The benefits of having a dedicated rehabilitation partner.
COVID-19 has placed a heavy strain on America’s health system, leading many healthcare providers to enter into partnerships or management agreements for inpatient rehabilitation services. Russ Bailey, COO, and Mary Van de Kamp, Chief Administration Officer, both of Kindred Rehabilitation Services, explore how these strategic alliances are benefitting acute care hospitals.
Q: In the midst of a national health emergency, why can strategic partnerships now offer more key benefits and relief to hospitals than ever before?
Russ Bailey: Since the start of the pandemic, partnering with an inpatient rehab hospital or managing a unit has been a key strategy for our acute care partners because it allows them to focus locally on what they do best, which is delivering emergent care. These partnerships also ensure that acute care hospitals appropriately allocate resources, including beds, staff, and PPE, while maintaining proper quality and infection control processes as patients continue their recovery in different levels of hospital care.
Mary Van de Kamp: These partnerships also have allowed our acute care partners who were in the hotbed of the COVID-19 surges and experiencing bed shortages to quickly move patients who were ready for rehab beds much faster than even prior to the pandemic. This is due to constant communication about capacity levels and which patients were appropriate for a transition.
Q: Of all clinical services, what sets acute inpatient rehabilitation apart in providing a benefit through partnership to hospitals?
Bailey: The treatment criteria for patients in acute inpatient rehab is defined more than any other post-acute realm in terms of specific nursing and a medical model aligned with frequent physician visits. The partnership or management agreement allows not only physicians to see those patients but also hospital-specific physicians who are aligned with their care.
Van de Kamp: Furthermore, when patients move to acute inpatient rehab, function overrides almost everything once they are medically stable. Thus, the partnership enables hospitals to transition patients to a trusted and complementary care environment critical to their recovery.
Q: Is there any impact on clinical and quality outcomes under the partnership model?
Van de Kamp: Yes, the success of the partnership or management model is built on providing transparent, high-quality care with excellent outcomes. Until recently, post-acute rehab has been the only setting where the transparency of quality is clear to patients, families, physicians, staff, and payers. Our performance is benchmarked against other inpatient rehab units and post-acute care settings, allowing this space to have a unique public-facing accountability.

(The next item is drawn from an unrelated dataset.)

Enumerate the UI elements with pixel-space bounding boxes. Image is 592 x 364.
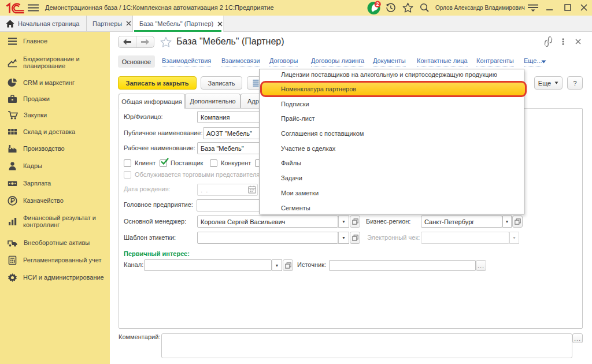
svg-text:2: 2 [376,1,379,7]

Q:For patients diagnosed with COVID-19, how do partnerships between hospitals and acute inpatient rehabilitation benefit their recovery?
Bailey: We have seen significant benefits for patients who were recovering from COVID-19 or in the midst of their recovery. Patients are able to move quickly and seamlessly to acute inpatient rehab, where they are mobilizing earlier, allowing for a quicker recovery and fewer downstream complications. In fact, patients are recovering and going home sooner than they would have before the pandemic. These partnerships also allow us to bring best practices and other shared experiences to all of our partners, which in turn improves patient outcomes.